Manuel Mejía Vallejo

mmv

Manuel Mejía Vallejo: escritor antioqueño con espíritu universal.
En él todo se conjuga: el amor y el odio, la realidad y la ficción, la música y la pintura, la memoria y el olvido.
Su vida y su obra fueron aventura, goce, incertidumbre, y no pocas contradicciones.
Aunque trasegó muchos caminos, solo le fue fiel a uno, al de la literatura.
Gozador de la vida, de las palabras y de la imaginación.
Nada le fue ajeno: la parroquia y el universo, la vida y la muerte.

Augusto Escobar Mesa
(2012)

INTRODUCCIÓN

En lo más alto de la cordillera que corresponde a Balandú hay un páramo de vegetación escasa y extraña. Enormes piedras soltadas por una explosión –que destruyó el mismo volcán que la produjo- ayudan a esta imagen de abrupta soledad y apretado abandono.  Las plantas crecen hechas al viento frío y a la sequedad: su aire conciso, su viento de cristal, su hielo seco, han propiciado aquella persistencia heroica de la vida en un medio negado al crecimiento.

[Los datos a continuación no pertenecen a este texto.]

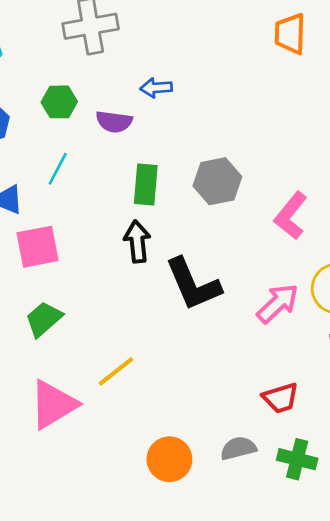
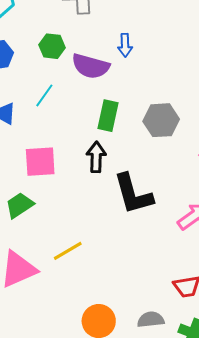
blue arrow: (156, 88) -> (125, 45), turned -95
purple semicircle: (114, 122) -> (91, 66), size x1.4
pink square: (38, 247) -> (40, 162), moved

Según recordaba, en aquellos sitios se había detenido el tiempo: un tiempo lleno de paciencia, dislocado en remolinos que fatigaban la niebla. El páramo era el eco de un estado de alma, todo se concentraba para la necesidad del regreso, para otra fuga de la fuga, cuando también es regreso la recuperación del sueño o de la pesadilla. La soledad era una protesta desgarrada por inútil, latente en la búsqueda de más fuertes raíces, donde la sangre circula en la vanidad del mito.

El pueblo también dejaba la impresión de un cansancio en madera y piedra, un arrepentimiento del esfuerzo inconcluso; o de tocar el límite como si a sus fundadores les hubiera agarrado temor de llegar al páramo y a su leyenda, como si hubieran descendido tras una aventura sin relato posible.

Aires de encierro, complicidad en la angustia, historias sombrías, uniones sobresaltadas en el remordimiento. Las frases mostraban esa reserva que el frío y el temor graban en rostros y maneras.  Todo era insinuación forzada, con la bruma cubridora del páramo: hasta las imágenes conservaban algo de aparecido en la noche lenta: un puma que no podía morir, plantas ambulantes, aves de un pico en cada punta de su ala colectiva, nubáceos descendidos de las nubes más espesas, núa-núas y bisabisanes.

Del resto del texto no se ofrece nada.